**How to complete this task**. The data is to be repeated exactly, with the images removed.

(Records from a data source)
§
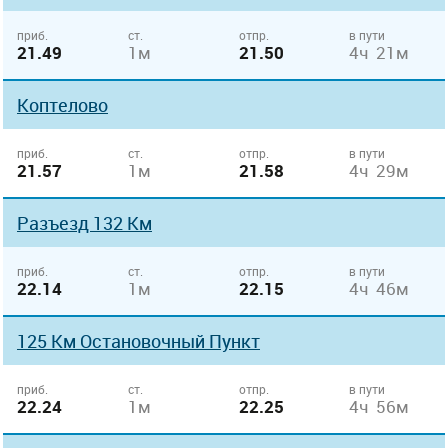
приб.
ст.
отпр.
в пути
21.49
1м
21.50
4ч 21м
Коптелово
приб.
ст.
отпр.
в пути
21.57
1м
21.58
4ч 29м
Разъезд 132 Км
приб.
ст.
отпр.
в пути
22.14
1м
22.15
4ч 46м
125 Км Остановочный Пункт
приб.
ст.
отпр.
в пути
22.24
1м
22.25
4ч 56м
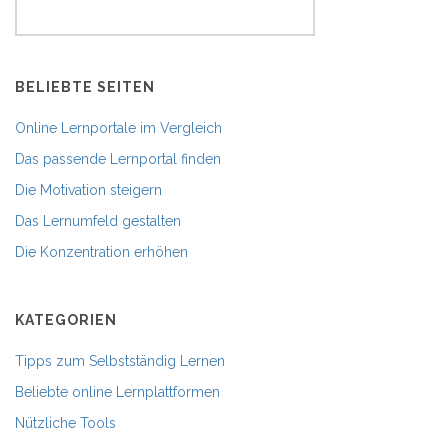
BELIEBTE SEITEN
Online Lernportale im Vergleich
Das passende Lernportal finden
Die Motivation steigern
Das Lernumfeld gestalten
Die Konzentration erhöhen
KATEGORIEN
Tipps zum Selbstständig Lernen
Beliebte online Lernplattformen
Nützliche Tools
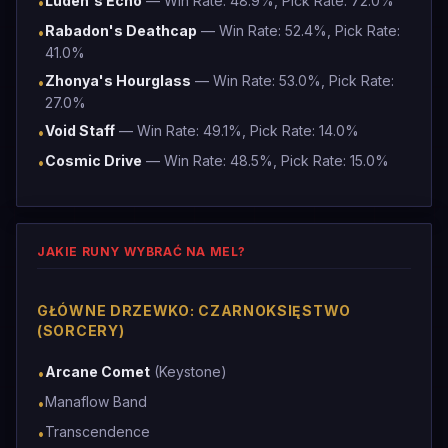
Luden's Echo
— Win Rate: 48.9%, Pick Rate: 72.0%
•
Rabadon's Deathcap
— Win Rate: 52.4%, Pick Rate:
•
41.0%
Zhonya's Hourglass
— Win Rate: 53.0%, Pick Rate:
•
27.0%
Void Staff
— Win Rate: 49.1%, Pick Rate: 14.0%
•
Cosmic Drive
— Win Rate: 48.5%, Pick Rate: 15.0%
•
JAKIE RUNY WYBRAĆ NA MEL?
GŁÓWNE DRZEWKO: CZARNOKSIĘSTWO
(SORCERY)
Arcane Comet
(Keystone)
•
Manaflow Band
•
Transcendence
•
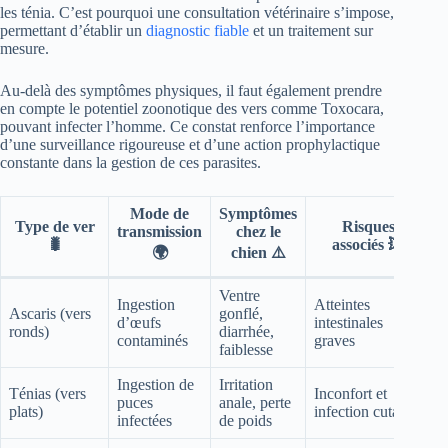
les ténia. C’est pourquoi une consultation vétérinaire s’impose,
permettant d’établir un
diagnostic fiable
et un traitement sur
mesure.
Au-delà des symptômes physiques, il faut également prendre
en compte le potentiel zoonotique des vers comme Toxocara,
pouvant infecter l’homme. Ce constat renforce l’importance
d’une surveillance rigoureuse et d’une action prophylactique
constante dans la gestion de ces parasites.
Mode de
Symptômes
Type de ver
Risques
transmission
chez le
🐛
associés 💥
🌍
chien ⚠️
Ventre
Ingestion
Atteintes
Ascaris (vers
gonflé,
d’œufs
intestinales
ronds)
diarrhée,
contaminés
graves
faiblesse
Ingestion de
Irritation
Ténias (vers
Inconfort et
puces
anale, perte
plats)
infection cutanée
infectées
de poids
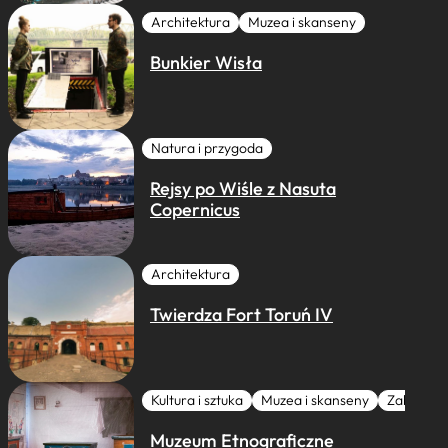
Architektura
Muzea i skanseny
Bunkier Wisła
Natura i przygoda
Rejsy po Wiśle z Nasuta
Copernicus
Architektura
Twierdza Fort Toruń IV
Kultura i sztuka
Muzea i skanseny
Zabytki I 
Muzeum Etnograficzne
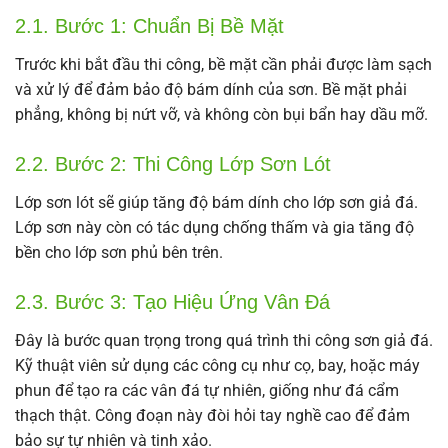
2.1. Bước 1: Chuẩn Bị Bề Mặt
Trước khi bắt đầu thi công, bề mặt cần phải được làm sạch
và xử lý để đảm bảo độ bám dính của sơn. Bề mặt phải
phẳng, không bị nứt vỡ, và không còn bụi bẩn hay dầu mỡ.
2.2. Bước 2: Thi Công Lớp Sơn Lót
Lớp sơn lót sẽ giúp tăng độ bám dính cho lớp sơn giả đá.
Lớp sơn này còn có tác dụng chống thấm và gia tăng độ
bền cho lớp sơn phủ bên trên.
2.3. Bước 3: Tạo Hiệu Ứng Vân Đá
Đây là bước quan trọng trong quá trình thi công sơn giả đá.
Kỹ thuật viên sử dụng các công cụ như cọ, bay, hoặc máy
phun để tạo ra các vân đá tự nhiên, giống như đá cẩm
thạch thật. Công đoạn này đòi hỏi tay nghề cao để đảm
bảo sự tự nhiên và tinh xảo.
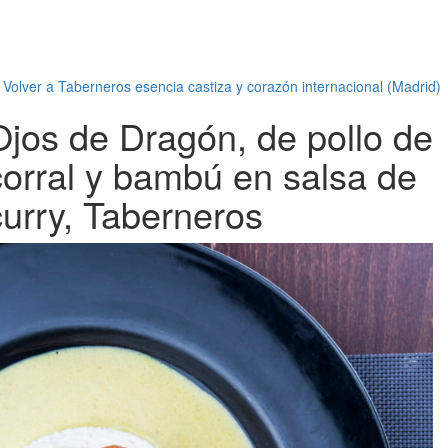
←
Volver a Taberneros esencia castiza y corazón internacional (Madrid)
Ojos de Dragón, de pollo de
corral y bambú en salsa de
curry, Taberneros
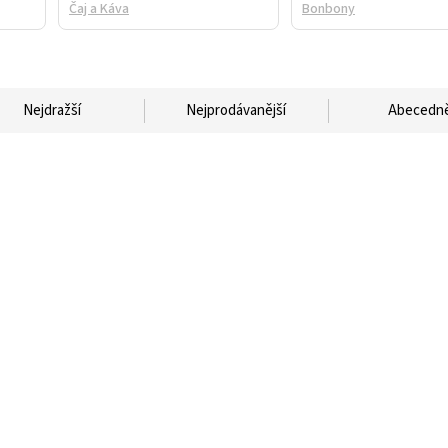
Čaj a Káva
Bonbony
Nejdražší
Nejprodávanější
Abecedn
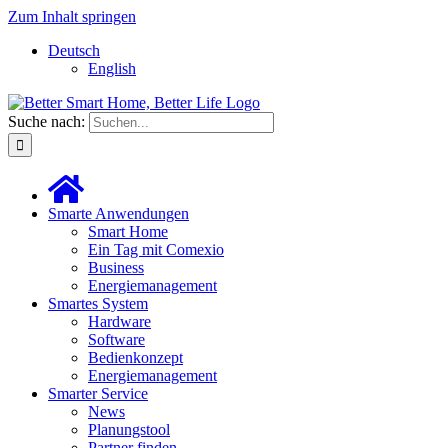
Zum Inhalt springen
Deutsch
English
Suche nach:
Smarte Anwendungen
Smart Home
Ein Tag mit Comexio
Business
Energiemanagement
Smartes System
Hardware
Software
Bedienkonzept
Energiemanagement
Smarter Service
News
Planungstool
Partner finden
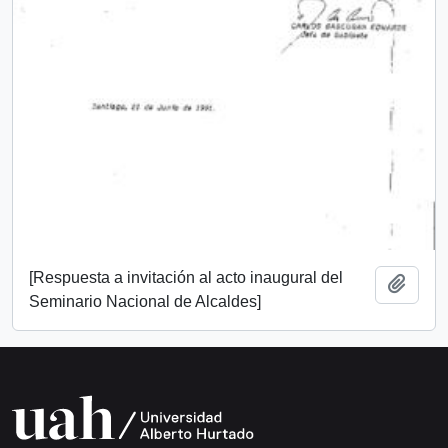
[Respuesta a invitación al acto inaugural del
Añadi
Seminario Nacional de Alcaldes]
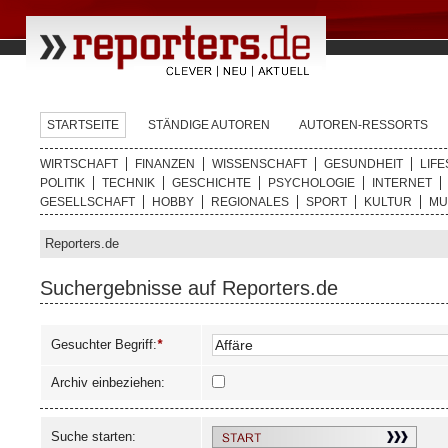
STARTSEITE
STÄNDIGE AUTOREN
AUTOREN-RESSORTS
WIRTSCHAFT
FINANZEN
WISSENSCHAFT
GESUNDHEIT
LIFE
POLITIK
TECHNIK
GESCHICHTE
PSYCHOLOGIE
INTERNET
GESELLSCHAFT
HOBBY
REGIONALES
SPORT
KULTUR
MU
Reporters.de
Suchergebnisse auf Reporters.de
Gesuchter Begriff:
*
Archiv einbeziehen:
Suche starten:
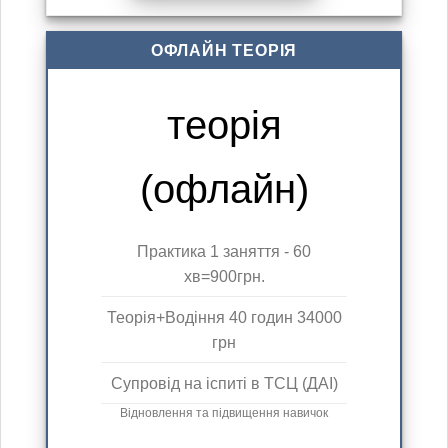
ОФЛАЙН ТЕОРІЯ
теорія
(офлайн)
Практика 1 заняття - 60
хв=900грн.
Теорія+Водіння 40 годин 34000
грн
Супровід на іспиті в ТСЦ (ДАІ)
Відновлення та підвищення навичок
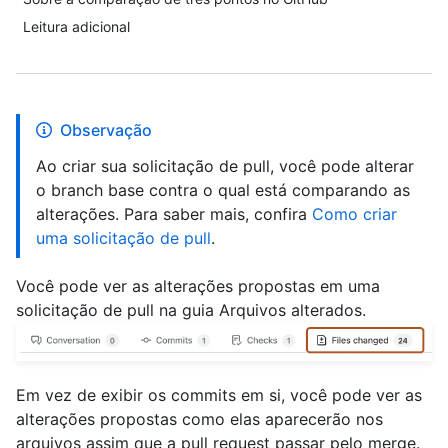
Leitura adicional
Observação
Ao criar sua solicitação de pull, você pode alterar
o branch base contra o qual está comparando as
alterações. Para saber mais, confira
Como criar
uma solicitação de pull
.
Você pode ver as alterações propostas em uma
solicitação de pull na guia Arquivos alterados.
Em vez de exibir os commits em si, você pode ver as
alterações propostas como elas aparecerão nos
arquivos assim que a pull request passar pelo merge.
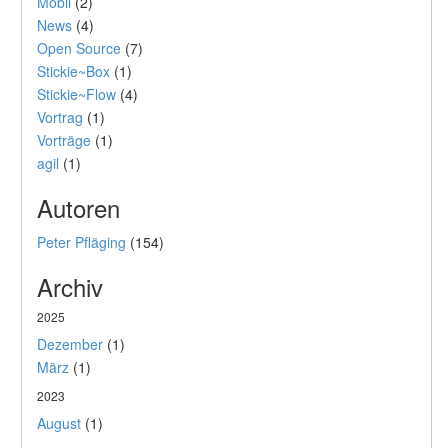
Mobil
(2)
News
(4)
Open Source
(7)
Stickie~Box
(1)
Stickie~Flow
(4)
Vortrag
(1)
Vorträge
(1)
agil
(1)
Autoren
Peter Pfläging
(154)
Archiv
2025
Dezember
(1)
März
(1)
2023
August
(1)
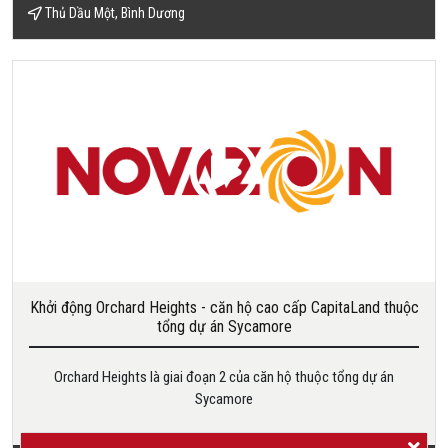
Thủ Dầu Một, Bình Dương
Khởi động Orchard Heights - căn hộ cao cấp CapitaLand thuộc
tổng dự án Sycamore
Orchard Heights là giai đoạn 2 của căn hộ thuộc tổng dự án
Sycamore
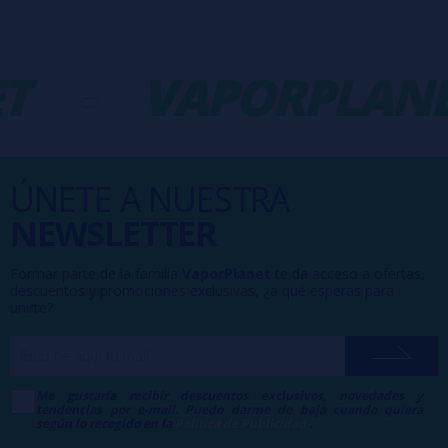
-
VAPORPLANET
ÚNETE A NUESTRA
NEWSLETTER
Formar parte de la familia
VaporPlanet
te da acceso a ofertas,
descuentos y promociones exclusivas, ¿a qué esperas para
unirte?
Me gustaría recibir descuentos exclusivos, novedades y
tendencias por e-mail. Puedo darme de baja cuando quiera
según lo recogido en la
Política de Publicidad
.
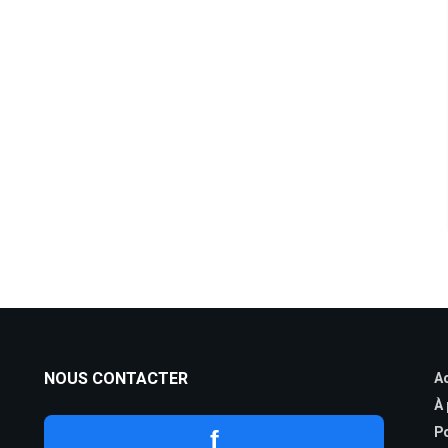
NOUS CONTACTER
Ac
À
Po
f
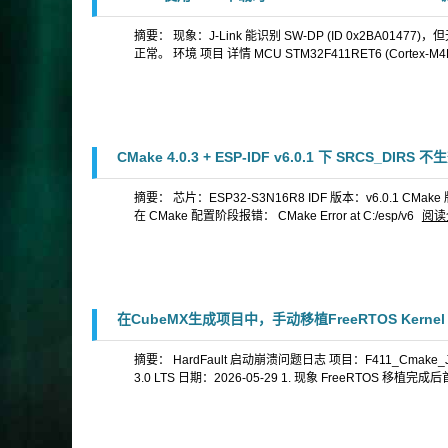
摘要： 现象：J-Link 能识别 SW-DP (ID 0x2BA01477
正常。 环境 项目 详情 MCU STM32F411RET6 (Cortex-M4F
CMake 4.0.3 + ESP-IDF v6.0.1 下 SRCS_DI
摘要： 芯片：ESP32-S3N16R8 IDF 版本：v6.0.1 CMake 版本：4
在 CMake 配置阶段报错： CMake Error at C:/esp/v6
阅读
在CubeMX生成项目中，手动移植FreeRTOS Kernel V
摘要： HardFault 启动崩溃问题日志 项目：F411_Cmake_Jlink_
3.0 LTS 日期：2026-05-29 1. 现象 FreeRTOS 移植完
§
**Answer for this exercise**.
приб.
ст.
отпр.
в пути
21.49
1м
21.50
4ч 21м
Коптелово
приб.
ст.
отпр.
в пути
21.57
1м
21.58
4ч 29м
Разъезд 132 Км
приб.
ст.
отпр.
в пути
22.14
1м
22.15
4ч 46м
125 Км Остановочный Пункт
приб.
ст.
отпр.
в пути
22.24
1м
22.25
4ч 56м
BELIEBTE SEITEN
Online Lernportale im Vergleich
Das passende Lernportal finden
Die Motivation steigern
Das Lernumfeld gestalten
Die Konzentration erhöhen
KATEGORIEN
Tipps zum Selbstständig Lernen
Beliebte online Lernplattformen
Nützliche Tools
Luden's Echo
— Win Rate: 48.9%, Pick Rate: 72.0%
•
Rabadon's Deathcap
— Win Rate: 52.4%, Pick Rate:
•
41.0%
Zhonya's Hourglass
— Win Rate: 53.0%, Pick Rate:
•
27.0%
Void Staff
— Win Rate: 49.1%, Pick Rate: 14.0%
•
Cosmic Drive
— Win Rate: 48.5%, Pick Rate: 15.0%
•
JAKIE RUNY WYBRAĆ NA MEL?
GŁÓWNE DRZEWKO: CZARNOKSIĘSTWO
(SORCERY)
Arcane Comet
(Keystone)
•
Manaflow Band
•
Transcendence
•
les ténia. C’est pourquoi une consultation vétérinaire s’impose,
permettant d’établir un
diagnostic fiable
et un traitement sur
mesure.
Au-delà des symptômes physiques, il faut également prendre
en compte le potentiel zoonotique des vers comme Toxocara,
pouvant infecter l’homme. Ce constat renforce l’importance
d’une surveillance rigoureuse et d’une action prophylactique
constante dans la gestion de ces parasites.
Mode de
Symptômes
Type de ver
Risques
transmission
chez le
🐛
associés 💥
🌍
chien ⚠️
Ventre
Ingestion
Atteintes
Ascaris (vers
gonflé,
d’œufs
intestinales
ronds)
diarrhée,
contaminés
graves
faiblesse
Ingestion de
Irritation
Ténias (vers
Inconfort et
puces
anale, perte
plats)
infection cutanée
infectées
de poids
Architektura
Muzea i skanseny
Bunkier Wisła
Natura i przygoda
Rejsy po Wiśle z Nasuta
Copernicus
Architektura
Twierdza Fort Toruń IV
Kultura i sztuka
Muzea i skanseny
Zabytki I 
Muzeum Etnograficzne
2.1. Bước 1: Chuẩn Bị Bề Mặt
Trước khi bắt đầu thi công, bề mặt cần phải được làm sạch
và xử lý để đảm bảo độ bám dính của sơn. Bề mặt phải
phẳng, không bị nứt vỡ, và không còn bụi bẩn hay dầu mỡ.
2.2. Bước 2: Thi Công Lớp Sơn Lót
Lớp sơn lót sẽ giúp tăng độ bám dính cho lớp sơn giả đá.
Lớp sơn này còn có tác dụng chống thấm và gia tăng độ
bền cho lớp sơn phủ bên trên.
2.3. Bước 3: Tạo Hiệu Ứng Vân Đá
Đây là bước quan trọng trong quá trình thi công sơn giả đá.
Kỹ thuật viên sử dụng các công cụ như cọ, bay, hoặc máy
phun để tạo ra các vân đá tự nhiên, giống như đá cẩm
thạch thật. Công đoạn này đòi hỏi tay nghề cao để đảm
bảo sự tự nhiên và tinh xảo.
←
Volver a Taberneros esencia castiza y corazón internacional (Madrid)
Ojos de Dragón, de pollo de
corral y bambú en salsa de
curry, Taberneros
Čaj a Káva
Bonbony
Nejdražší
Nejprodávanější
Abecedn
Zum Inhalt springen
Deutsch
English
Suche nach:
Smarte Anwendungen
Smart Home
Ein Tag mit Comexio
Business
Energiemanagement
Smartes System
Hardware
Software
Bedienkonzept
Energiemanagement
Smarter Service
News
Planungstool
Partner finden
[Respuesta a invitación al acto inaugural del
Añadi
Seminario Nacional de Alcaldes]
STARTSEITE
STÄNDIGE AUTOREN
AUTOREN-RESSORTS
WIRTSCHAFT
FINANZEN
WISSENSCHAFT
GESUNDHEIT
LIFE
POLITIK
TECHNIK
GESCHICHTE
PSYCHOLOGIE
INTERNET
GESELLSCHAFT
HOBBY
REGIONALES
SPORT
KULTUR
MU
Reporters.de
Suchergebnisse auf Reporters.de
Gesuchter Begriff:
*
Archiv einbeziehen:
Suche starten:
ОФЛАЙН ТЕОРІЯ
теорія
(офлайн)
Практика 1 заняття - 60
хв=900грн.
Теорія+Водіння 40 годин 34000
грн
Супровід на іспиті в ТСЦ (ДАІ)
Відновлення та підвищення навичок
Leitura adicional
Observação
Ao criar sua solicitação de pull, você pode alterar
o branch base contra o qual está comparando as
alterações. Para saber mais, confira
Como criar
uma solicitação de pull
.
Você pode ver as alterações propostas em uma
solicitação de pull na guia Arquivos alterados.
Em vez de exibir os commits em si, você pode ver as
alterações propostas como elas aparecerão nos
arquivos assim que a pull request passar pelo merge.
Mobil
(2)
News
(4)
Open Source
(7)
Stickie~Box
(1)
Stickie~Flow
(4)
Vortrag
(1)
Vorträge
(1)
agil
(1)
Autoren
Peter Pfläging
(154)
Archiv
2025
Dezember
(1)
März
(1)
2023
August
(1)
Thủ Dầu Một, Bình Dương
Khởi động Orchard Heights - căn hộ cao cấp CapitaLand thuộc
tổng dự án Sycamore
Orchard Heights là giai đoạn 2 của căn hộ thuộc tổng dự án
Sycamore
-
VAPORPLANET
ÚNETE A NUESTRA
NEWSLETTER
Formar parte de la familia
VaporPlanet
te da acceso a ofertas,
descuentos y promociones exclusivas, ¿a qué esperas para
unirte?
Me gustaría recibir descuentos exclusivos, novedades y
tendencias por e-mail. Puedo darme de baja cuando quiera
según lo recogido en la
Política de Publicidad
.
NOUS CONTACTER
Ac
À
Po
f
摘要： 现象：J-Link 能识别 SW-DP (ID 0x2BA01477
正常。 环境 项目 详情 MCU STM32F411RET6 (Cortex-M4F
CMake 4.0.3 + ESP-IDF v6.0.1 下 SRCS_DI
摘要： 芯片：ESP32-S3N16R8 IDF 版本：v6.0.1 CMake 版本：4
在 CMake 配置阶段报错： CMake Error at C:/esp/v6
阅读
在CubeMX生成项目中，手动移植FreeRTOS Kernel V
摘要： HardFault 启动崩溃问题日志 项目：F411_Cmake_Jlink_
3.0 LTS 日期：2026-05-29 1. 现象 FreeRTOS 移植完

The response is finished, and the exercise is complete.